With Glacier National Park behind me, I was excited to finally reach the Pacific Ocean. Of course, things didn't work out quite as planned. When I arrived in Spokane, Washington I realized that Palouse Falls was not too far away. I also learned that Steptoe Butte, which offers an incredible view of seemingly endless farmland, was on the way there.
I arrived at Steptoe Butte just after sunset, the sky was still burning red. I hoped the weather would cooperate for a sunrise photoshoot. The rolling hills look magical when lit by the early morning sunlight. At 6am I ventured to the peak of Steptoe Butte. I couldn't believe my eyes. There was a massive vehicle already parked up there, it looked like it was built for the apocalypse! I soon saw a tripod and camera nearby and realized it was another photographer's vehicle.
Apparently he used to own an RV, but it fell off the road when he was driving through Alaska. He then upgraded to this beast, which can hold over 100 gallons of fuel and drive on just about any surface. This thing is the ultimate vehicle! You can follow his photography over on Instagram.
We were treated to quite a show as the sun rose over the distant horizon and began illuminating the endless fields.
Next stop, Palouse Falls! It was a surprisingly beautiful and fun drive through the farmlands of eastern Washington. Suddenly the rolling hills gave way to a massive scar on the landscape. I had arrived at Palouse Falls.
While I was scouting out a good vantage point of the falls I met another photographer, Arnaud Marchais. Arnaud was spending some time in the USA and visiting friends in Washington when he heard of this waterfall. He decided to make a detour and check it out. I learned that he leads photography expeditions all over Europe! He will be spending a few months this winter up in Norway. You can see more about his expeditions here (it's all in French though)
Thankfully the sky started to clear up after sunset, which looked perfect for some Milky Way photos! Arnaud and I ventured back out to the canyon rim at 9:30 PM to see what we could capture. He had the Nikon 14-24mm lens, arguably the best astro lens, but he lost his tripod mounting plate. We made a deal. He could borrow my tripod and I could borrow his lens. I also had the Sigma 35mm Art with me, a lens he had heard rave reviews about. He was thrilled to finally try it out! It turned out to be a fun night under the stars!
Instead of driving straight to the Seattle area, my course was now completely altered. I would travel along the Oregon / Washington border, following the Columbia River. This would work out great though, as I had a bunch of waterfalls to see all along the Gorge. First up was Spirit Falls.
The trail down to Spirit Falls was very sketchy and dangerous, but at least that meant no tourists. The water was incredibly beautiful, with a cyan tint.
Next stop was Panther Creek Falls, but the sun was starting to set and I needed to find a place to spend the night. Thankfully there were tons of free campsites along the route up to Panther Creek Falls, as this was National Forest land. I found a nice little spot along a creek and got a good night's rest.

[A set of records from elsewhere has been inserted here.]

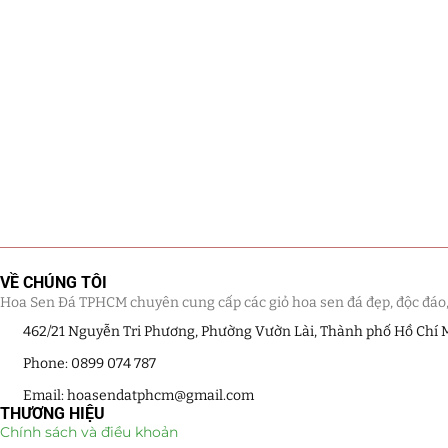
VỀ CHÚNG TÔI
Hoa Sen Đá TPHCM chuyên cung cấp các giỏ hoa sen đá đẹp, độc đáo, kế
462/21 Nguyễn Tri Phương, Phường Vườn Lài, Thành phố Hồ Chí 
Phone: 0899 074 787
Email: hoasendatphcm@gmail.com
THƯƠNG HIỆU
Chính sách và điều khoản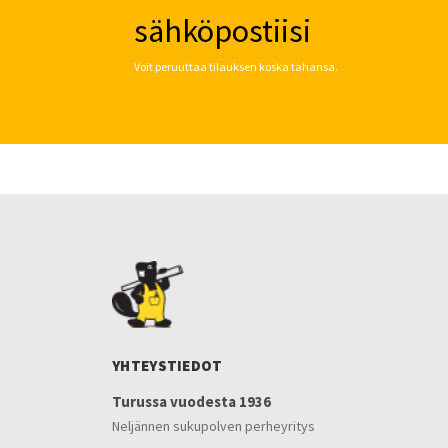
sähköpostiisi
Voit peruuttaa tilauksen koska tahansa.
YHTEYSTIEDOT
Turussa vuodesta 1936
Neljännen sukupolven perheyritys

The next morning was cool and cloudy, perfect for photographing waterfalls.
This waterfall was also poorly marked. There was a simple gravel pull-off and some chalk markings on the road that pointed to the trailhead. Thankfully this trail was properly built and I made it to the overlook within 2 minutes. Not content with the view, I found a ledge to climb down. I was glad I had taken a rock climbing class in college. My new location was the perfect spot to photograph the falls from!
Only 8 waterfalls left to see today!
Falls Creek Falls was next on the list and it turned out to be my favorite one. As I hiked through the forest to reach it I finally realized I was in the Pacific Northwest. Ancient, towering trees. Ferns. Clouds. Moss on every rock and tree.
Falls Creek FallsA long exposure of Falls Creek Falls in Washington I was starting to get used to having the whole forest to myself, away from the hordes of tourists that had plagued the National Parks. Of course, it wouldn't last. Little did I know at the time that the rest of the waterfalls I would visit were all located right off a major highway, meaning tons of tourists. I spent the rest of the day driving from trailhead to trailhead, hoping to see as many waterfalls as possible.
Wahclella FallsWahclella Falls in the Columbia River Gorge, Oregon.
After 2 months on the road there was nothing left between me and the coast. Just an easy drive in the morning and I would be at Ecola State Park, where they filmed part of the Goonies. It would be the perfect spot to see the Pacific Ocean for the first time.